What this task involves>
In the records below, repeat exactly the lines between the line holding "realizzati con materiali ignifughi" and the line holding "Annoncering", inclusive, and drop the pictures.

------ Data ------

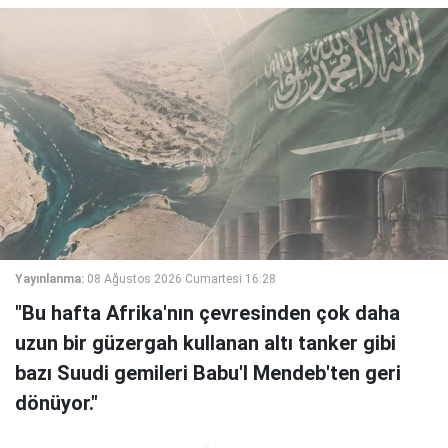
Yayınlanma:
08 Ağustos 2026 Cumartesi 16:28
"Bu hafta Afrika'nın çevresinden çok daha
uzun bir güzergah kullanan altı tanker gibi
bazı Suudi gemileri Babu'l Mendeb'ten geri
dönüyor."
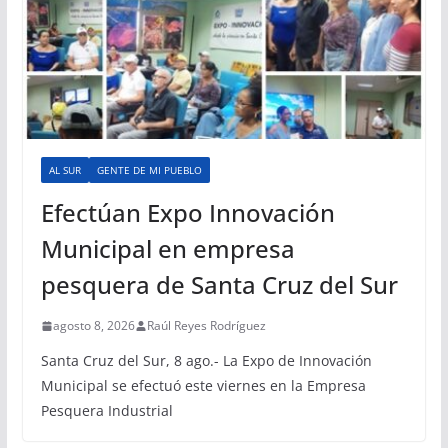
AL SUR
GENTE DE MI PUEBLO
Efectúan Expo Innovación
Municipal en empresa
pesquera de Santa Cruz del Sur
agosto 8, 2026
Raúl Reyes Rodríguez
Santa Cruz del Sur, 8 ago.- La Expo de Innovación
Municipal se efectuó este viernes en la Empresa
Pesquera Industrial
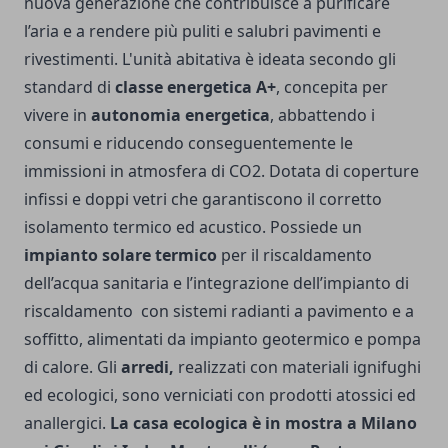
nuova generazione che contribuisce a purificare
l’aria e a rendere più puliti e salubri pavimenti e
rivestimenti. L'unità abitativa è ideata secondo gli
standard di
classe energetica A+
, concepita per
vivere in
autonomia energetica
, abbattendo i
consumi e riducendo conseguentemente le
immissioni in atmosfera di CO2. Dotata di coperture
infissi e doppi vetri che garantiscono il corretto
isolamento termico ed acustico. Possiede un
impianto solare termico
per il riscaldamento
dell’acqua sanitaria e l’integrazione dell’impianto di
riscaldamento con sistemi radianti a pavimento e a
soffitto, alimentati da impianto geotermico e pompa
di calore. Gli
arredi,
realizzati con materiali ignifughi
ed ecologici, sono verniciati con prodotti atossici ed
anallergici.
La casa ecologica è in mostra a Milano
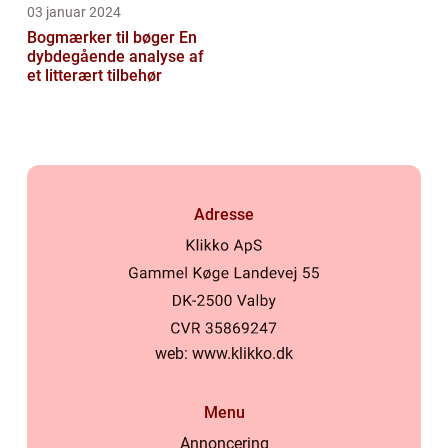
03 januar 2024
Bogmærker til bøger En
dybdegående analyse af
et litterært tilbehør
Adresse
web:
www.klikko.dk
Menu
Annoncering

------
------ Data ------

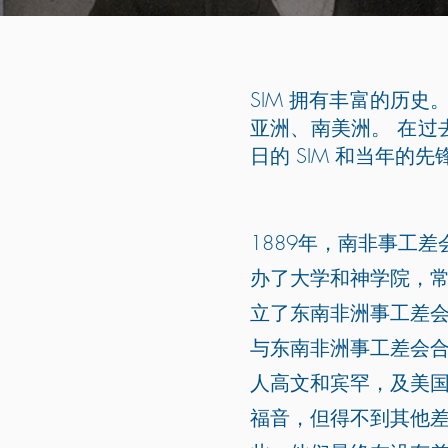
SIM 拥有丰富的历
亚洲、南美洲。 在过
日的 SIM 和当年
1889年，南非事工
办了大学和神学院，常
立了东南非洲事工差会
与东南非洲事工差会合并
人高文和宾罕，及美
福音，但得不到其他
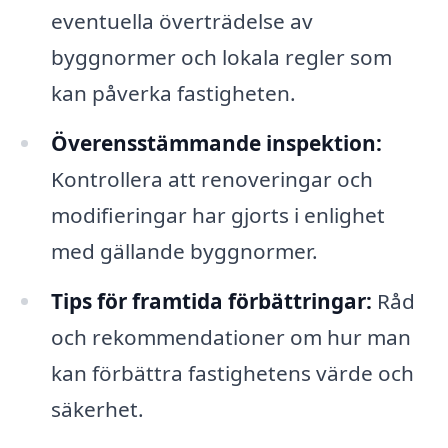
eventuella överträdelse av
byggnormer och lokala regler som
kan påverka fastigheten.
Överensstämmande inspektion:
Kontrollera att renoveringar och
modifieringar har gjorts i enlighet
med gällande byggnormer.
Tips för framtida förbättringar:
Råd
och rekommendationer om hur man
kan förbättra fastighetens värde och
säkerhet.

------

Answer to the exercise>
realizzati con materiali ignifughi
ed ecologici, sono verniciati con prodotti atossici ed
anallergici.
La casa ecologica è in mostra a Milano
03 januar 2024
Bogmærker til bøger En
dybdegående analyse af
et litterært tilbehør
Adresse
web:
www.klikko.dk
Menu
Annoncering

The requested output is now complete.